GOAL OF THE EXERCISE:
Collect every line in the records below that contains the word "Healthcare".

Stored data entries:
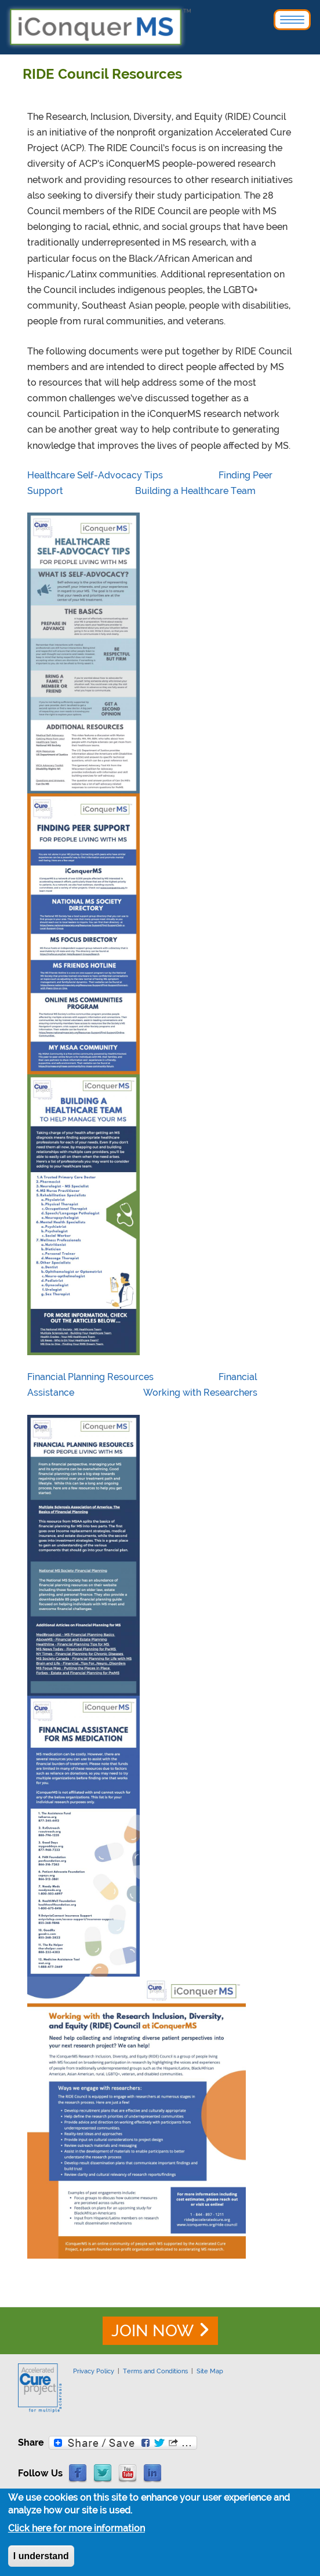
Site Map (210, 2371)
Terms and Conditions (155, 2371)
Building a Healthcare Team (195, 490)
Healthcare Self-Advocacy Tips (95, 475)
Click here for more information (76, 2530)
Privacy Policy (93, 2371)
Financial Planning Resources (90, 1376)
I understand (41, 2559)
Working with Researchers (200, 1392)
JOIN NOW (152, 2330)
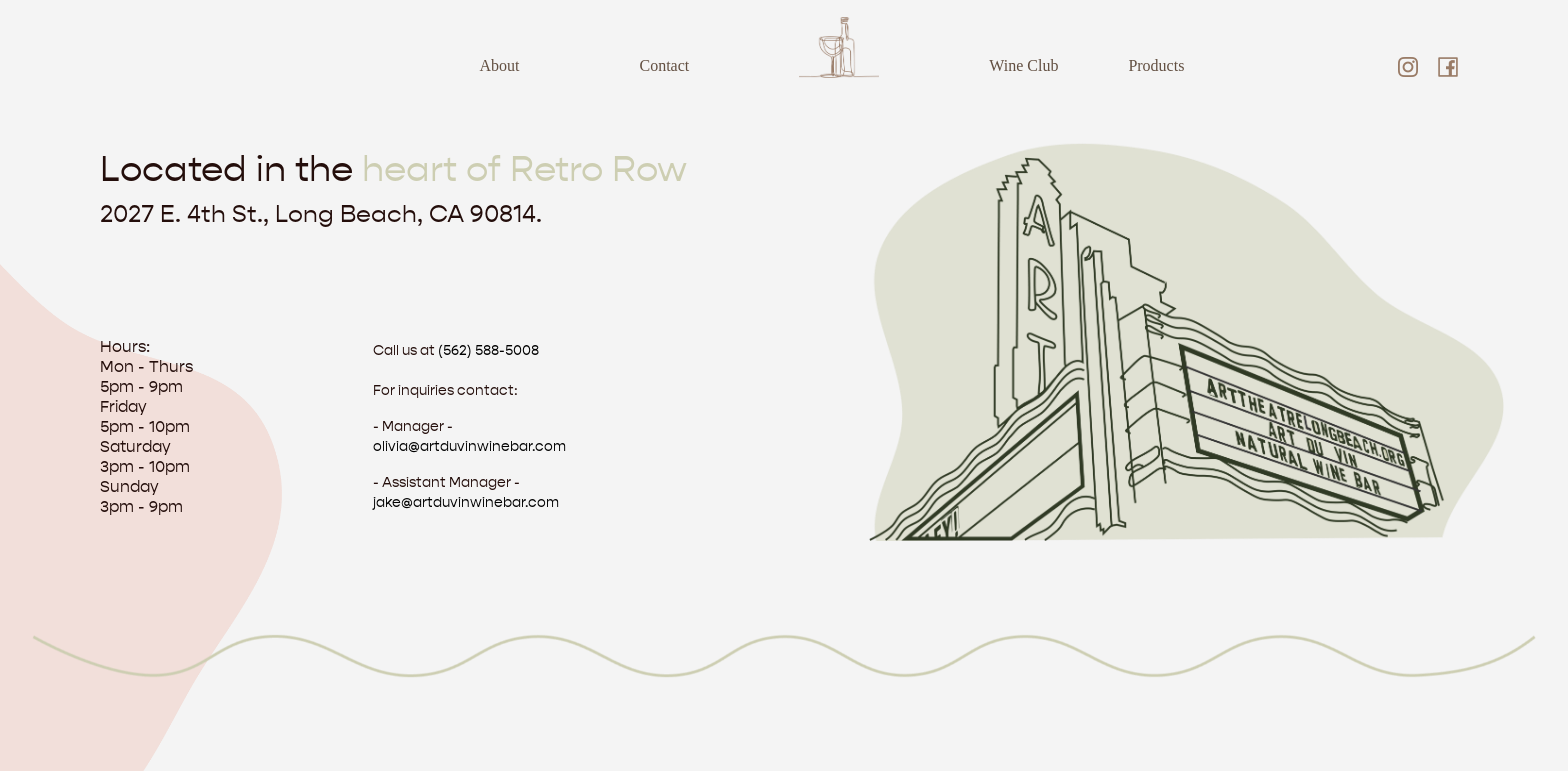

TASK RESULT:
Building a Healthcare Team (195, 490)
Healthcare Self-Advocacy Tips (95, 475)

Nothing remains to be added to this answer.